HIGH-TECH Le patron du réseau social est amer après les révélations de ses acquisitions dans le cadre du piratage de Sony Pictures...

20 Minutes avec agence

— 

Evan Spiegel, le fondateur de l'application Snapchat.
Evan Spiegel, le fondateur de l'application Snapchat. — STEVE JENNINGS / GETTY IMAGES NORTH AMERICA / AFP

La réaction d'Evan Spiegel ne s'est pas fait attendre. Deux jours après les révélations des acquisitions entrepreneuriales de sa société Snapchat par les pirates du collectif Guardians of Peace (GoP), le tout jeune patron de 24 ans s'est exprimé sur Twitter, se disant «dévasté».

 

Victime collatérale du piratage de Sony Pictures fin novembre, le réseau social a vu ses projets de développement être dévoilés suite à la diffusion des conversations électroniques du PDG de Sony Pictures Michael Lynton, également membre du conseil d'administration de la messagerie éphémère.

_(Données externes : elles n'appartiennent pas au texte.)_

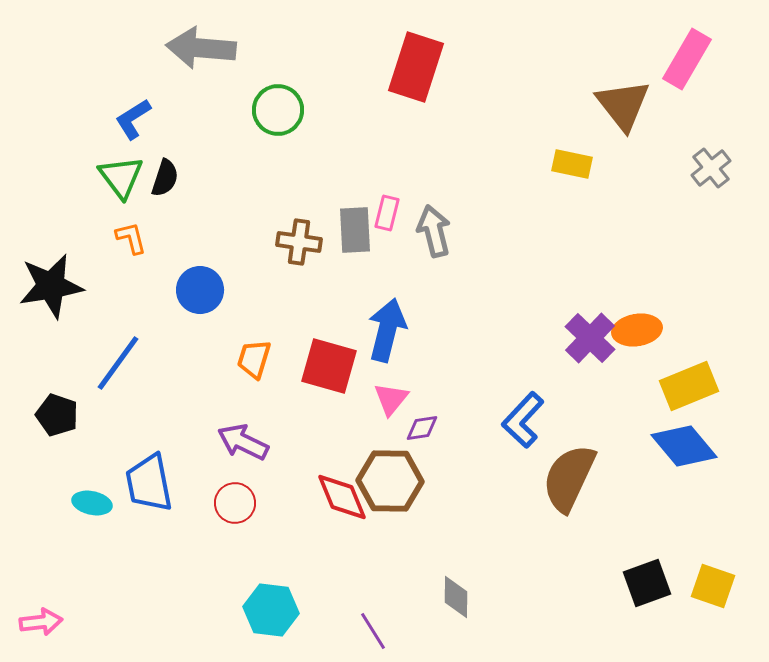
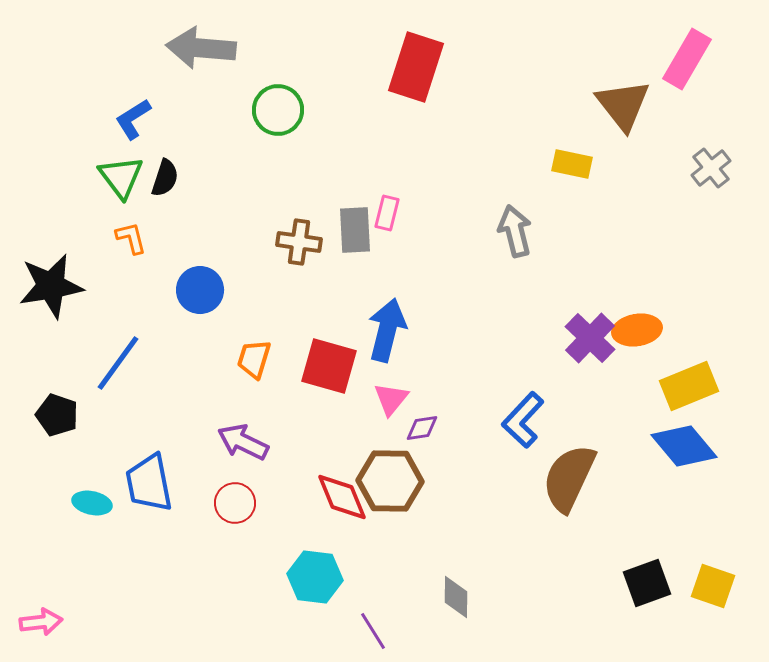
gray arrow at (434, 231): moved 81 px right
cyan hexagon at (271, 610): moved 44 px right, 33 px up
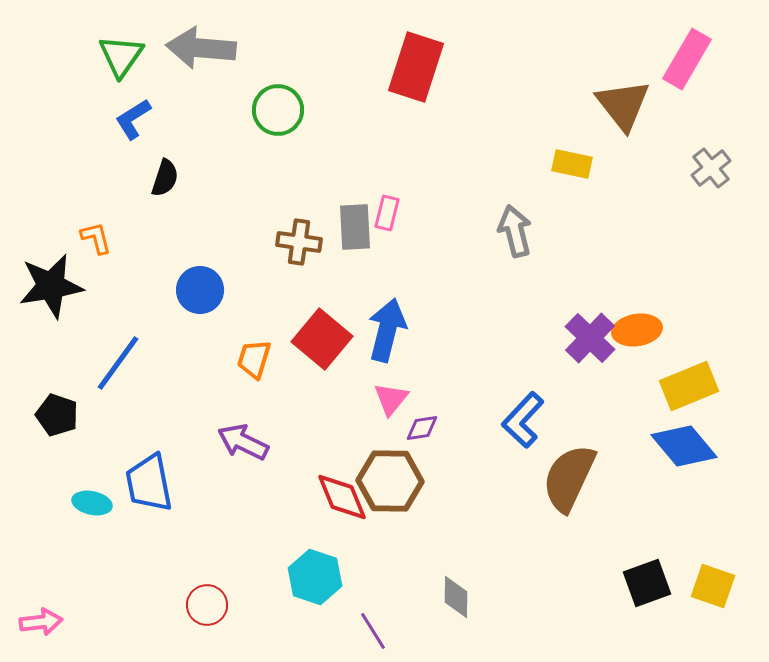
green triangle at (121, 177): moved 121 px up; rotated 12 degrees clockwise
gray rectangle at (355, 230): moved 3 px up
orange L-shape at (131, 238): moved 35 px left
red square at (329, 366): moved 7 px left, 27 px up; rotated 24 degrees clockwise
red circle at (235, 503): moved 28 px left, 102 px down
cyan hexagon at (315, 577): rotated 12 degrees clockwise
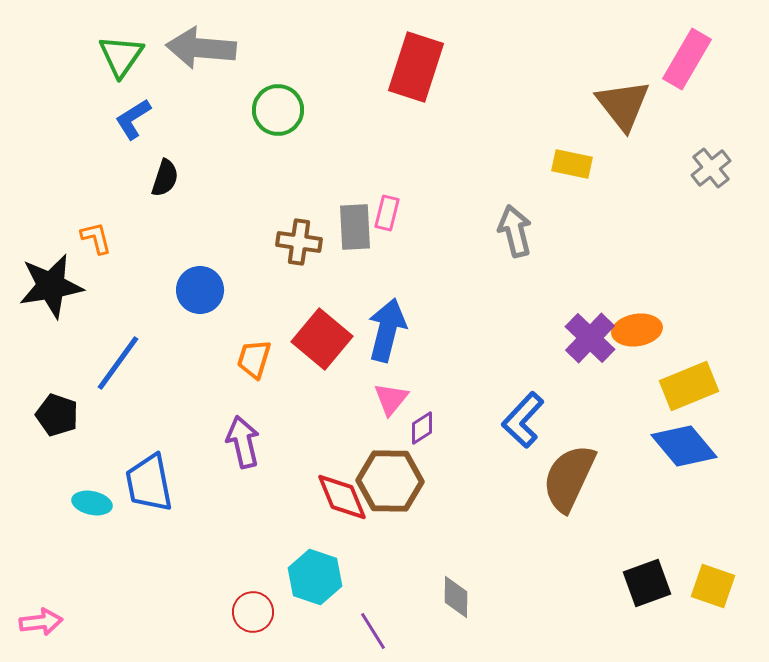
purple diamond at (422, 428): rotated 24 degrees counterclockwise
purple arrow at (243, 442): rotated 51 degrees clockwise
red circle at (207, 605): moved 46 px right, 7 px down
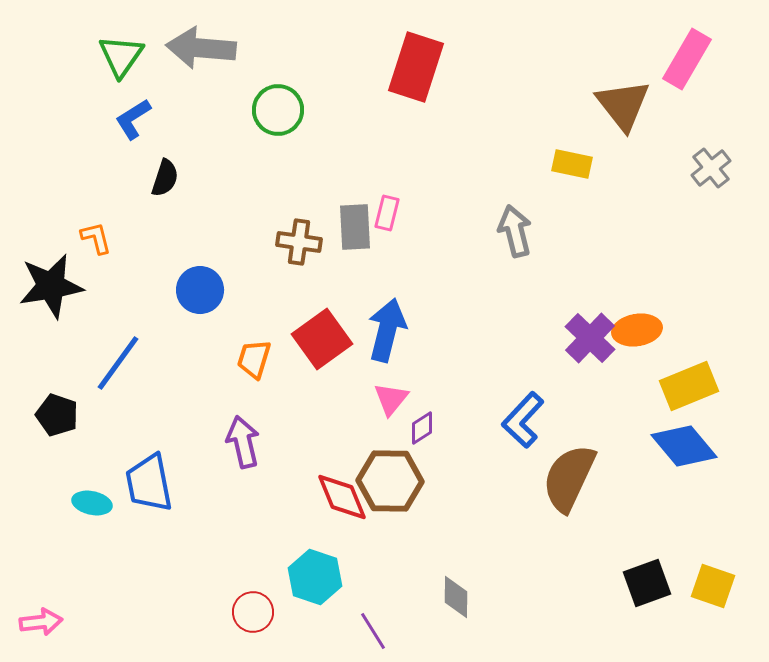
red square at (322, 339): rotated 14 degrees clockwise
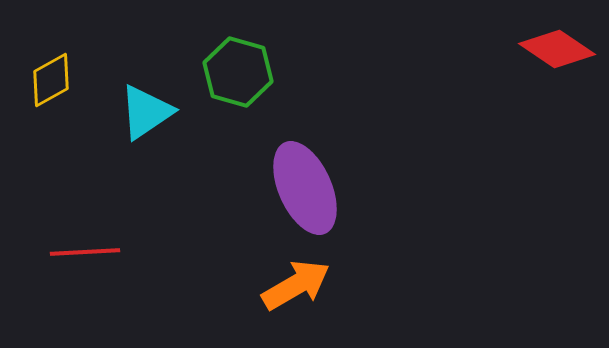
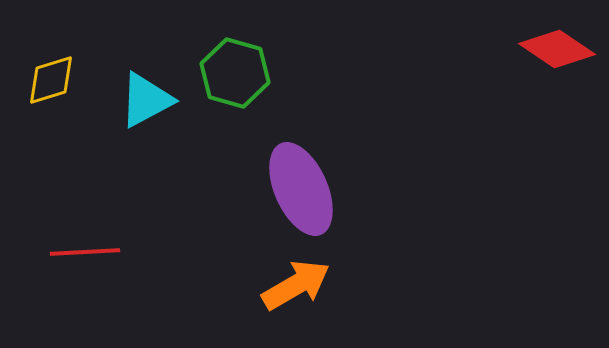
green hexagon: moved 3 px left, 1 px down
yellow diamond: rotated 12 degrees clockwise
cyan triangle: moved 12 px up; rotated 6 degrees clockwise
purple ellipse: moved 4 px left, 1 px down
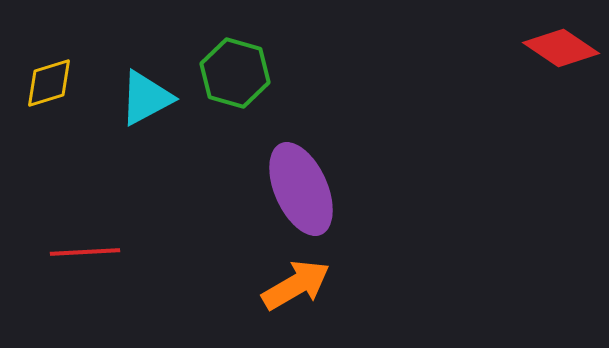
red diamond: moved 4 px right, 1 px up
yellow diamond: moved 2 px left, 3 px down
cyan triangle: moved 2 px up
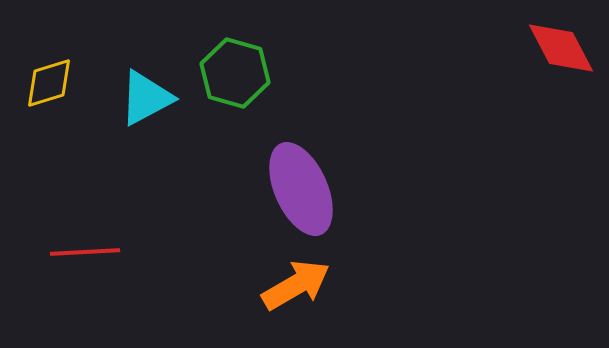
red diamond: rotated 28 degrees clockwise
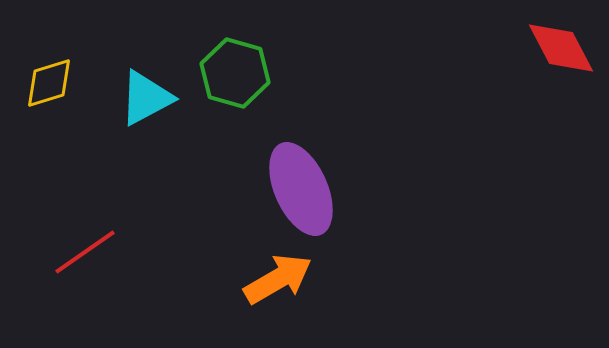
red line: rotated 32 degrees counterclockwise
orange arrow: moved 18 px left, 6 px up
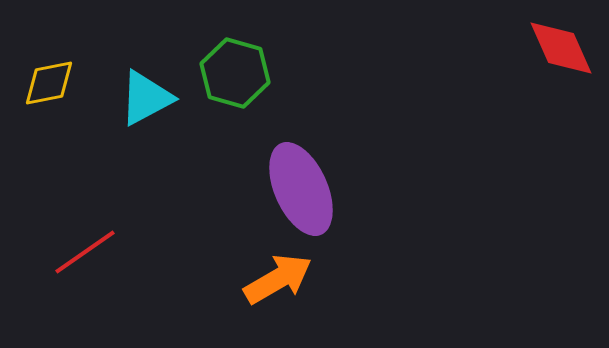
red diamond: rotated 4 degrees clockwise
yellow diamond: rotated 6 degrees clockwise
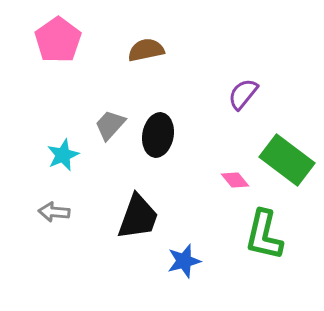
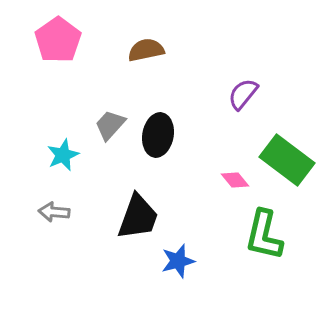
blue star: moved 6 px left
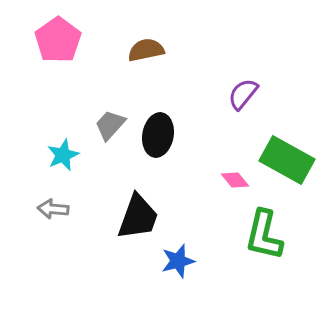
green rectangle: rotated 8 degrees counterclockwise
gray arrow: moved 1 px left, 3 px up
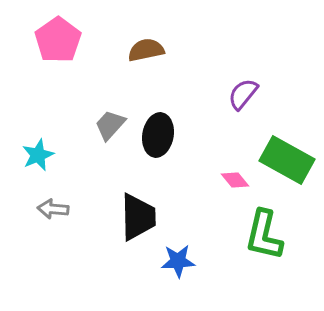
cyan star: moved 25 px left
black trapezoid: rotated 21 degrees counterclockwise
blue star: rotated 12 degrees clockwise
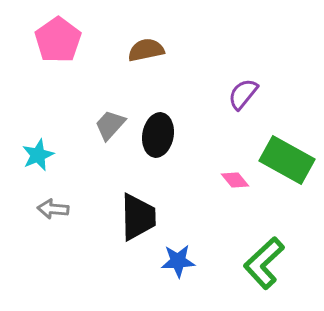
green L-shape: moved 28 px down; rotated 34 degrees clockwise
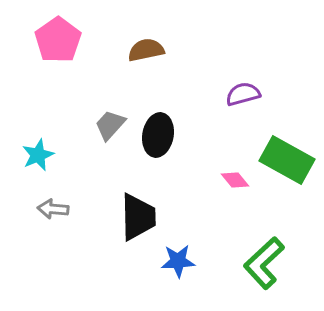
purple semicircle: rotated 36 degrees clockwise
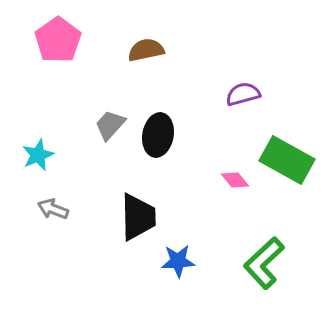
gray arrow: rotated 16 degrees clockwise
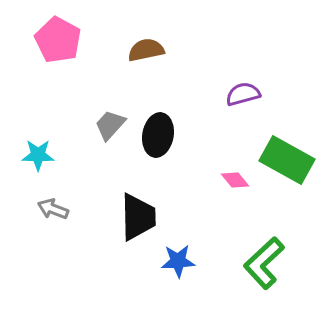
pink pentagon: rotated 9 degrees counterclockwise
cyan star: rotated 24 degrees clockwise
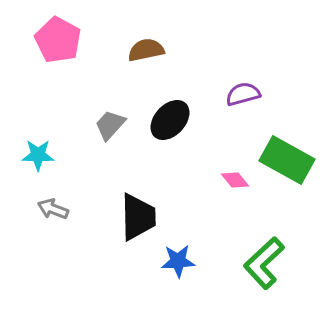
black ellipse: moved 12 px right, 15 px up; rotated 33 degrees clockwise
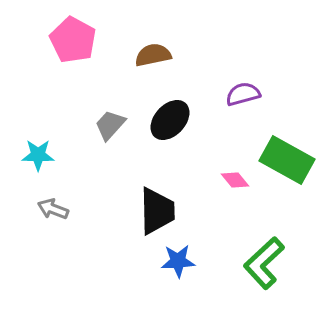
pink pentagon: moved 15 px right
brown semicircle: moved 7 px right, 5 px down
black trapezoid: moved 19 px right, 6 px up
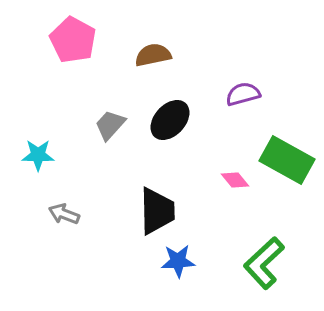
gray arrow: moved 11 px right, 5 px down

Le fruit du labeur «violé et exposé»

«J'ai cru que j'allais pleurer toute la matinée. Je suis désolé que le fruit de notre travail ait été violé et exposé», écrit le fondateur et PDG dans une lettre destinée à ses employés, qu'il a par la suite relayée sur Twitter. Et d'ajouter: «Quand nous aurons fini d'être en colère et bouleversés, (...) on va changer le monde parce que ce n'est pas dans celui-là que nous voulons vivre.»

«Ce n'est pas juste que les gens arrivent à éclipser tout le dur travail que nous avons accompli», a estimé Evan Spiegel. Le dur travail en question: l'acquisition d'une marque de lunettes connectées, la sollicitation d'un label de musique ou encore le rachat de plusieurs start-up. Mais le PDG de Snapchat rassure, les révélations n'empêcheront pas son entreprise d'atteindre ses objectifs.